YEARS AGO


Today is Thursday, Sept. 29, the 273rd day of 2016. There are 93 days left in the year.

ASSOCIATED PRESS

On this date in:

1789: The U.S. War Department establishes a regular army with the strength of several hundred men.

1829: London’s reorganized police force, which became known as Scotland Yard, goes on duty.

1907: The foundation stone is laid for the Washington National Cathedral.

1910: The National Urban League has its beginnings in New York with the formation of The Committee on Urban Conditions Among Negroes.

1938: British, French, German and Italian leaders conclude the Munich Agreement, which is aimed at appeasing Adolf Hitler by allowing Nazi annexation of Czechoslovakia’s Sudetenland.

1965: President Lyndon Johnson signs the National Foundation on the Arts and the Humanities Act of 1965, creating the National Endowment for the Humanities and the National Endowment for the Arts.

1978: Pope John Paul I is found dead in his Vatican apartment a little more than a month after becoming head of the Roman Catholic Church.

1982: Extra-Strength Tylenol capsules laced with deadly cyanide claim the first of seven victims in the Chicago area. (To date, the case remains unsolved.)

2005: John G. Roberts Jr. is sworn in as the nation’s 17th chief justice after winning Senate confirmation.

2015: President Barack Obama, hosting a U.N. gathering of world leaders, pledges all possible tools to defeat the Islamic State group.

VINDICATOR FILES

1991: Youngstown had 310 arsons in 1990, the most for a city of its size in the nation, according to the Youngstown Fire Department and the FBI’s Uniform Crime Report.

Some desperate dairy farmers in eastern Ohio and western Pennsylvania are talking about a milk strike, similar to one in 1966, to drive up milk prices.

A truck driver making a delivery at the Ross Industrial Park in Youngstown finds an envelope lying on the ground that turns out to be a $50 savings bond that was blown away when a tornado destroyed the Chestnut Ridge home of Sandra Deal in May 1985. Dallas Culp returned the bond, which looked good as new, to its owner.

1976: A strike by Youngstown safety forces enters its second day with police and firefighters demanding a 6 percent raise retroactive to the beginning of 1976 and 8 percent in 1977.

The average water bill for Canfield residents will increase by 50 percent as a result of a new regional waste treatment center.

Two contracts totaling almost $2.6 million are awarded to GF Business Equipment Inc. by the General Services Administration.

1966: All available city cruisers respond to Hillman and Regent streets after 170 high-school students surround two policemen and pelt their cruiser with rocks.

Teamsters Local 377 threatens a strike against two Youngstown dairies, Sealtest and Borden.

Whitney Young Jr., executive director of the National Urban League, will speak when the Youngstown Chapter receives its charter at the Hotel Ohio.

Mahoning County voter registration is at 145,000, about 10,000 less than the record for the 1964 presidential election.

1941: U.S. Rep.
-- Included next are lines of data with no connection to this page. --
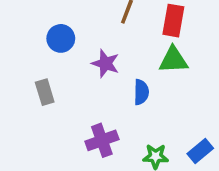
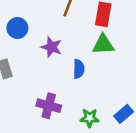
purple cross: (102, 140) -> (49, 106), turned 35

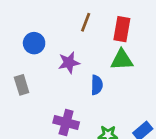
purple star: (51, 47) -> (69, 63), turned -30

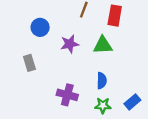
green triangle: (122, 60) -> (103, 45), moved
blue semicircle: (97, 85) -> (102, 81), moved

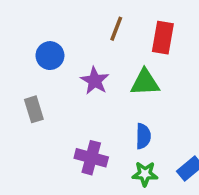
purple star: (70, 44) -> (95, 81), turned -30

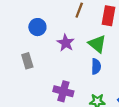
green triangle: (145, 82) -> (97, 44), turned 42
blue semicircle: (143, 136) -> (96, 66), moved

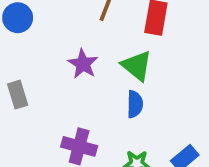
blue circle: (37, 27) -> (18, 18), moved

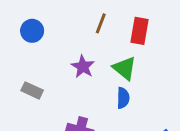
gray rectangle: (18, 95) -> (32, 90), turned -48

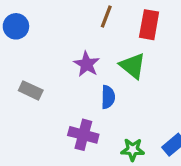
blue circle: (32, 31) -> (16, 26), moved
blue semicircle: (123, 98) -> (108, 97), moved

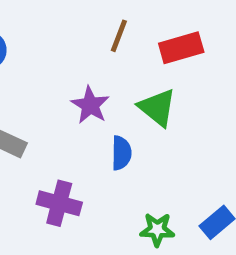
red rectangle: (149, 25) -> (181, 48), turned 64
purple cross: (83, 135) -> (59, 203), moved

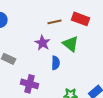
brown line: (119, 36) -> (55, 22), moved, turned 56
red rectangle: (181, 48) -> (81, 19), turned 36

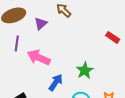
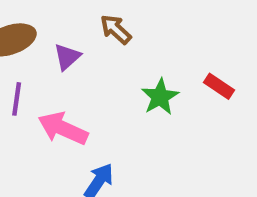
green star: (85, 70) -> (160, 97), moved

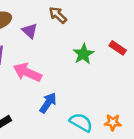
purple triangle: (67, 57) -> (30, 31), turned -35

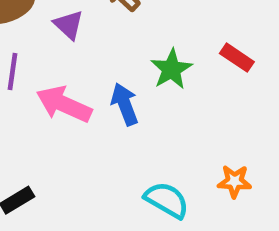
blue arrow: (48, 103) -> (125, 104), moved, turned -55
orange star: (113, 122) -> (234, 181), moved

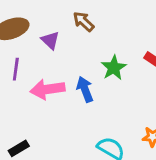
pink arrow: (64, 104) -> (47, 89), turned -32

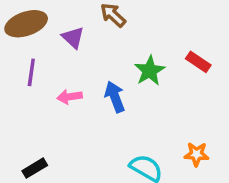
pink arrow: (47, 89) -> (70, 97), size x0.6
George H. Bender of Cleveland gives his unqualified endorsement and promises his active support for a Beaver-Mahoning canal.

Earle L. Johnson, state director of aeronautics, calls on Youngstown area pilots, mechanics and radio men to organize into home air- defense units.

The famous director Isham Jones, whose orchestra is playing in the Cascade Room of the Hotel Pick-Ohio, says he has lost five top musicians to the military draft, but he is not complaining.